### Work instruction
From the records that follow, return exactly the lines beginning at the one that contains "Записаться на проверку на полиграфе" and ending at the one that contains "воспалительных процессах в", pictures left out.

### Data for review
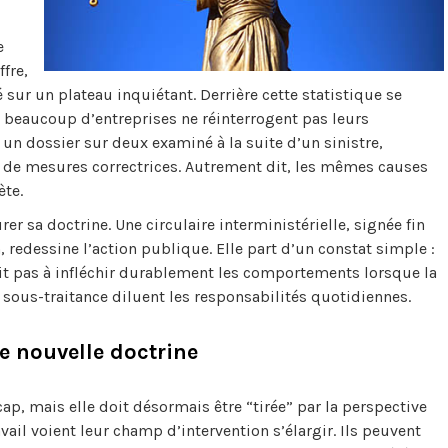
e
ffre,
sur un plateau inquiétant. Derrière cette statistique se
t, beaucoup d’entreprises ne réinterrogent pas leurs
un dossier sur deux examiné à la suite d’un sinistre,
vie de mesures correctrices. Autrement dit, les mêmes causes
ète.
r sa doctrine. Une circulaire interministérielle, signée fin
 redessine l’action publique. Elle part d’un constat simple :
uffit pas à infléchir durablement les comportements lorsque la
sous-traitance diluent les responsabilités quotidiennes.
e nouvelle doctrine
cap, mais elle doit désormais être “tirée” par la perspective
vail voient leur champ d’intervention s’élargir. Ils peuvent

...

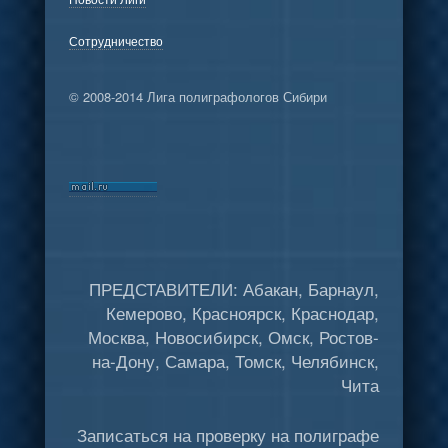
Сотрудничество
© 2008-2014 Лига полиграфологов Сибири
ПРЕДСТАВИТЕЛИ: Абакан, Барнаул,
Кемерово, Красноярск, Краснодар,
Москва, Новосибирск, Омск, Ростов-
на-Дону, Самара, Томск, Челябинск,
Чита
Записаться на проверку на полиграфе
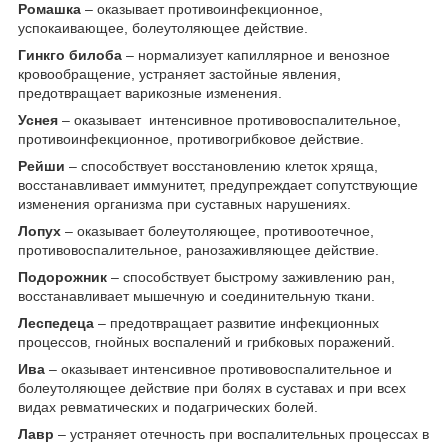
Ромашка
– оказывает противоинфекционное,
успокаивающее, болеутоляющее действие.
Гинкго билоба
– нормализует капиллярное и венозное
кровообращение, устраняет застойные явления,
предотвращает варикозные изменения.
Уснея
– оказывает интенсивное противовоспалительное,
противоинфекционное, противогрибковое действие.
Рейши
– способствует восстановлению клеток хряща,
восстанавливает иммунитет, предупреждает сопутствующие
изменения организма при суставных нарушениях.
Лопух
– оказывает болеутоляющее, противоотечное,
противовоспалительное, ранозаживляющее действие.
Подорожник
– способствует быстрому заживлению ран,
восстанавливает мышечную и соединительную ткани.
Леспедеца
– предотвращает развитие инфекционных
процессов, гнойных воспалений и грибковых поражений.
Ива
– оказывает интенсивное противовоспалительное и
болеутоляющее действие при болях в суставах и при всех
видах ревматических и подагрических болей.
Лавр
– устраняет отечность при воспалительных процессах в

* * *

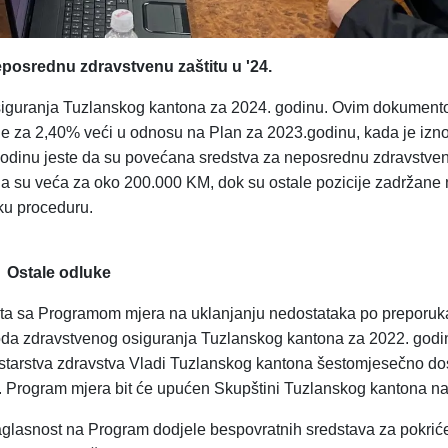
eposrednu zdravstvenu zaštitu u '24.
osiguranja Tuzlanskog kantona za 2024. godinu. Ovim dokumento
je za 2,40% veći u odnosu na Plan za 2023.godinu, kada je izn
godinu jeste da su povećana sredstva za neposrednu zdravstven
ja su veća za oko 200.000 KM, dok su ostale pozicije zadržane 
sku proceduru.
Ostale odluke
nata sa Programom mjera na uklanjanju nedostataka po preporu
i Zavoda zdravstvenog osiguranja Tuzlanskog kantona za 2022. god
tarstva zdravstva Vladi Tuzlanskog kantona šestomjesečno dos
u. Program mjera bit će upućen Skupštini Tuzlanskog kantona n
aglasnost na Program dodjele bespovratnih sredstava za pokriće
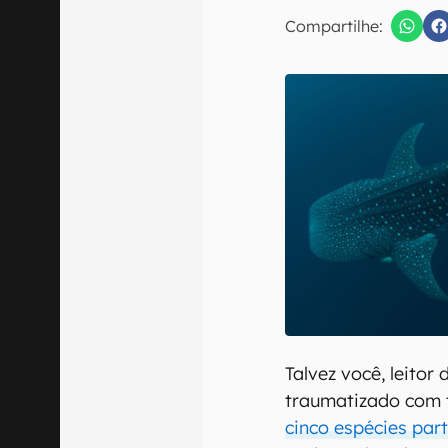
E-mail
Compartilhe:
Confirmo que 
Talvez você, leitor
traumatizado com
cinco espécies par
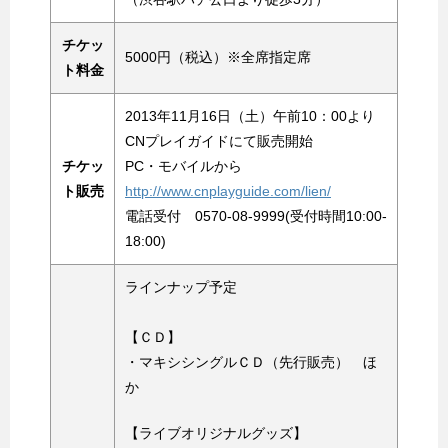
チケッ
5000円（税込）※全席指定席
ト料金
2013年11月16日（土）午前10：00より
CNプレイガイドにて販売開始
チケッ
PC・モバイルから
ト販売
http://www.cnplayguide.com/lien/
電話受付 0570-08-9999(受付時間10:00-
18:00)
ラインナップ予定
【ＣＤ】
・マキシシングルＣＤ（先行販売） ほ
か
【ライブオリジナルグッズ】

### Solution
Записаться на проверку на полиграфе
Ромашка
– оказывает противоинфекционное,
успокаивающее, болеутоляющее действие.
Гинкго билоба
– нормализует капиллярное и венозное
кровообращение, устраняет застойные явления,
предотвращает варикозные изменения.
Уснея
– оказывает интенсивное противовоспалительное,
противоинфекционное, противогрибковое действие.
Рейши
– способствует восстановлению клеток хряща,
восстанавливает иммунитет, предупреждает сопутствующие
изменения организма при суставных нарушениях.
Лопух
– оказывает болеутоляющее, противоотечное,
противовоспалительное, ранозаживляющее действие.
Подорожник
– способствует быстрому заживлению ран,
восстанавливает мышечную и соединительную ткани.
Леспедеца
– предотвращает развитие инфекционных
процессов, гнойных воспалений и грибковых поражений.
Ива
– оказывает интенсивное противовоспалительное и
болеутоляющее действие при болях в суставах и при всех
видах ревматических и подагрических болей.
Лавр
– устраняет отечность при воспалительных процессах в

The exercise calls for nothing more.